There’s a few distinct possibilities for a Universe without edges. Perhaps the simplest is a Universe with spherical geometry: It’s finite and closed, and (possibly) embedded in a higher-dimensional space. Again, the existance or nonexistance of that higher dimension is outside the scope of physics, since all we can see is our regular dimensions. The second possibility is that the Universe is not closed, but is infinite, and therefore still has no edges (actually, there’s two different possibilities that match this, but they’re close enough to the same for our purposes right now). A third possibility is that the Universe is flat (not closed), but that it still “wraps around” on itself in some other way: A two-dimensional example is an Asteroids screen. When an asteroid flies off one “edge” of the screen, it comes back on on the other. The “edges” are arbitrary, though: When you fly your ship around, it always stays in the center of the screen, and what looks like the edges is always the same distance from the observer. A three-dimensional version would be similar, but would use blocks (or some other shape) instead of rectangles.

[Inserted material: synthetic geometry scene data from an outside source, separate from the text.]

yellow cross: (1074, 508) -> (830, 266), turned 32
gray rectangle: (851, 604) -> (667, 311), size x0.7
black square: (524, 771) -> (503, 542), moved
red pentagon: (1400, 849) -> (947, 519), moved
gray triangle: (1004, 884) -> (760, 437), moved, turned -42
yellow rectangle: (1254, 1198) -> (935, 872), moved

Yes, the example with the transparancies is finite and two dimensional, but it generalizes very easily. You should be able to picture both sheets extending out infinitely, and if you really wanted to, you could build a three-dimensional model of it with wires and beads, and it’d show the same behavior.

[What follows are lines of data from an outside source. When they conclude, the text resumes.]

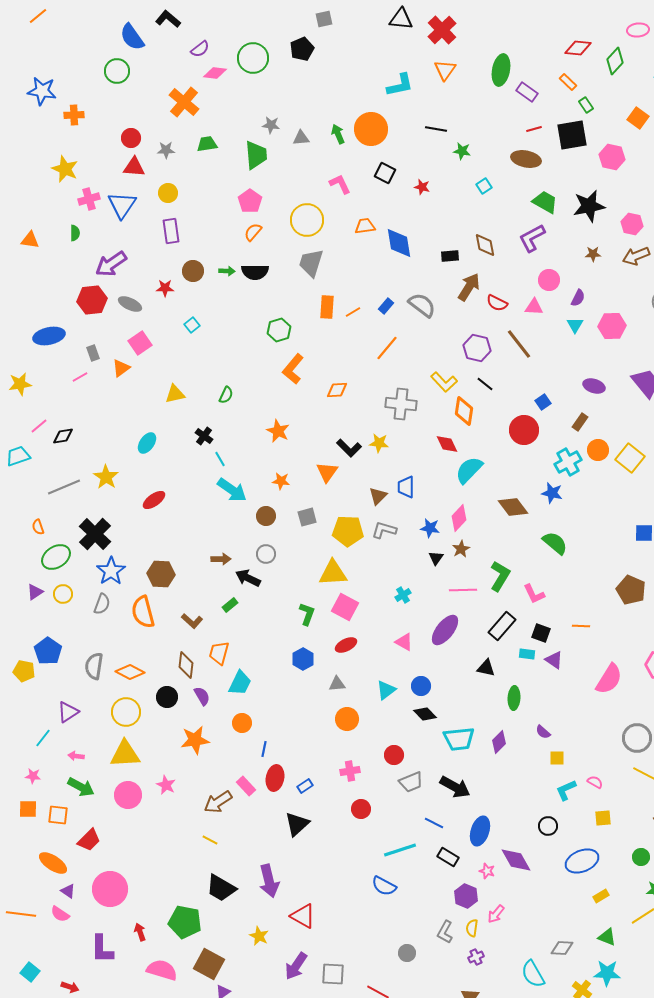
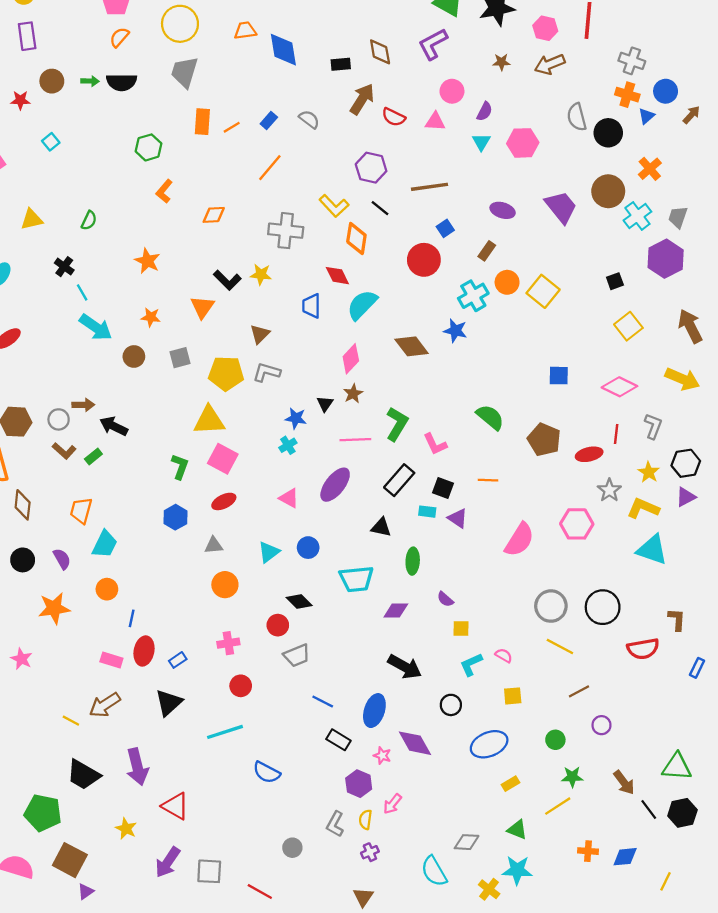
gray semicircle: (422, 305) -> (309, 119), size x0.7
brown line: (519, 344) -> (430, 187), moved, turned -60
orange L-shape: (293, 369) -> (164, 191), size x0.7
blue trapezoid: (406, 487) -> (311, 306), moved
blue star: (430, 528) -> (296, 418), moved
green semicircle: (555, 543) -> (490, 417), moved
gray circle: (266, 554) -> (59, 419), moved
brown L-shape: (192, 621) -> (64, 451), moved
brown diamond: (186, 665) -> (23, 505), moved
black diamond: (425, 714) -> (299, 602), moved
cyan trapezoid: (459, 739) -> (356, 579), moved
purple diamond: (499, 742) -> (396, 611), turned 45
pink rectangle: (246, 786) -> (111, 660), turned -30
black arrow: (455, 787) -> (405, 667), moved
brown arrow: (218, 802) -> (105, 705), moved
cyan line: (400, 850) -> (225, 732), moved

Time (strictly speaking, “duration”) is another dimension, but it’s not the one that we’re discussing here. What darkcool seems to be asking about is another spatial dimension, in which our three spatial dimensions would be curved.
There isn’t really any way to give a definitive answer to this question, because it is a question more about yourself than the universe. You are asking “Is there there some sort of mental representation of the universe which I can imagine, will satisfy me as a suitable representation of the universe, and uses only three spatial dimensions?” This depends on what you accept as a mental representation. Take, for instance, the Earth. One person may travel aroung the Earth, end up where he started, and say “Gee, the Earth must be round. But for a two dimensional urface to be round, it must curve through a third dimension. Therefore, the Earth must exist in a three dimensional universe.” Someone else may say “No, the Earth is perfectly flat. You were simply transported back to where you started.” The first guy would probably say something like “What do mean, ‘somehow transported back to where I started?’ People don’t just jump from one part of the world to another!” These two people have different ideas about what are acceptable mental representations. The second guy accepts the two dimensional model; the first guy doesn’t.
Duck Duck Goose
Why does the absence of edges imply that the univerese is not finite?
well, this definitely should have been kept with the other thread, but anyway…
Chronos has explained things well.
Finding a simple analogy for a complex system is never going to be scientifically satisfying…that’s why mathematics is needed…something which may be too much to get into in a message board…perhaps you may find this link interesting… http://www.astro.ucla.edu/~wright/cosmolog.htm
The simple analogies already mentioned (expanding balloon, rising raisin bread, walking the Earth) are the ones that are used the most often because and they get the idea across pretty well. But it’s just a starting point.